Immo-Solidaire croule sous les demandes d'aide au logement pour les personnes insolvables

Eliane Rosset, fondatrice et directrice de l’association Immo-Solidaire, ne pensait pas recevoir autant de demandes. Son organisation se porte garante auprès de régies ou de propriétaires, pour des personnes en situation d’insolvabilité. ©Keystone-ATS
Immobilier
Diana-Alice Ramsauer
Journaliste RP

Endettés, en poursuites ou simplement sans revenus suffisants, ils sont des centaines en Valais à ne pas trouver d’appartements. Et cela pourrait encore s’accentuer dans le Haut-Valais, puisque l’attractivité économique de la région a fait doubler le prix des logements.

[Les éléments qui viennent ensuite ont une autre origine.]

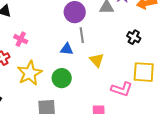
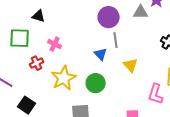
blue triangle: (67, 49) -> (101, 54), turned 40
pink L-shape: (122, 89) -> (156, 94), turned 90

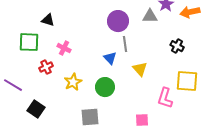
yellow star: (64, 78) -> (73, 82), size x0.7

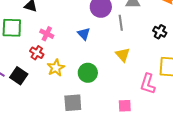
gray line: (125, 44) -> (121, 23), moved
blue triangle: (110, 58) -> (84, 34), moved
red cross: (46, 67) -> (37, 53), moved, turned -32
black square: (36, 109) -> (19, 76), moved

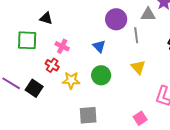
yellow star: (56, 68) -> (71, 80), turned 30
green circle: (88, 73) -> (101, 75), moved
pink square: (125, 106) -> (140, 118), turned -32

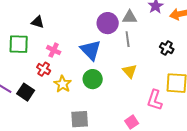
gray triangle: (148, 14) -> (130, 17), moved
blue triangle: (99, 46) -> (91, 50), size x1.6
yellow star: (71, 80) -> (63, 84), turned 30

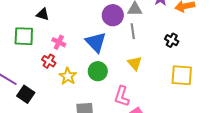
black square: (26, 92) -> (26, 94), moved
pink L-shape: (155, 100) -> (122, 96), moved

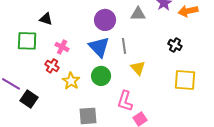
purple circle: (113, 15) -> (105, 20), moved
gray line: (133, 31) -> (124, 46), moved

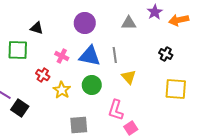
purple circle: (105, 20) -> (85, 23), moved
pink cross: (62, 47) -> (62, 56), moved
blue triangle: (99, 47) -> (90, 56), turned -35

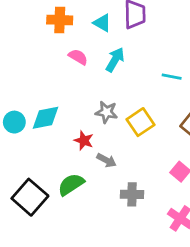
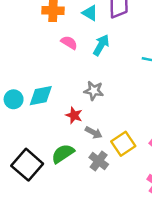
yellow square: (140, 122) -> (123, 144), moved
gray cross: (132, 194) -> (99, 161), moved, turned 36

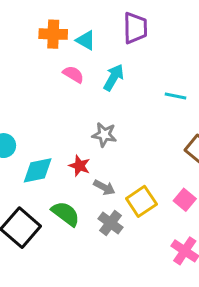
cyan triangle: (90, 13) -> (86, 40), moved
cyan diamond: (41, 96) -> (38, 170), moved
green semicircle: (63, 154) -> (66, 214), turned 70

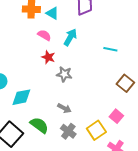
red star: (80, 166) -> (48, 57), moved
yellow square: (141, 201) -> (96, 130), moved

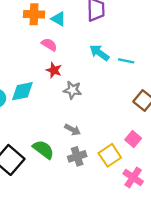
cyan arrow: (70, 37) -> (99, 53), moved, turned -84
cyan diamond: (21, 97) -> (22, 91), moved
gray cross: (68, 131) -> (77, 156), turned 35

«Je ne m'attendais pas à ce que cela prenne autant d’ampleur,» s'étonne Eliane Rosset, fondatrice et directrice de l’association Immo-Solidaire. Son organisation se porte garante auprès de régies ou de propriétaires, pour des personnes en situation d’insolvabilité. Et depuis quelques mois les sollicitations pleuvent. Elles viennent de personnes endettées, en poursuites ou simplement sans revenus suffisants, qui ne trouvent pas de logements.

«Ce sont rarement des SDF. Je dirais plutôt que ce sont des “mal-logés”. Ils vivent souvent sur le canapé d’un ami, à l’hôtel ou même parfois dans leur voiture.» Les personnes qui reçoivent les prestations d’Immo-Solidaire sont majoritairement des personnes seules ou des familles monoparentales.

«Ce sont rarement des SDF. Je dirais plutôt que ce sont des “mal-logés”. Ils vivent souvent sur le canapé d’un ami, à l’hôtel ou même parfois dans leur voiture.» Eliane Rosset, fondatrice et directrice d'Immo-Solidaire

Concrètement, Immo-Solidaire signe le bail auprès des régies ou des propriétaires, puis l'association sous-loue l'appartement à la personne qui en a fait la demande. Un système qui fonctionne donc comme garantie pour les bailleurs, puisque c'est l'association qui s'occupe de percevoir les loyers et de les reverser. Sur une soixantaine d’appartements loués en 2021, une dizaine de mois n’ont pas pu être payés. Dans ce genre de cas, le manque à gagner est à la charge de l’association.

Une demande d'aide au logement par jour en 2022

Depuis l'année dernière, le Service de l'action sociale du canton finance les charges de fonctionnement (administration, salaires, etc.). L'association perçoit également des frais de gestion inclus au loyer, payés soit par les locataires soit par les propriétaires, selon l'arrangement. Des fonds de réserve ont également été constitués par les grandes communes valaisannes. Le tout est complété par un apport de fondations diverses.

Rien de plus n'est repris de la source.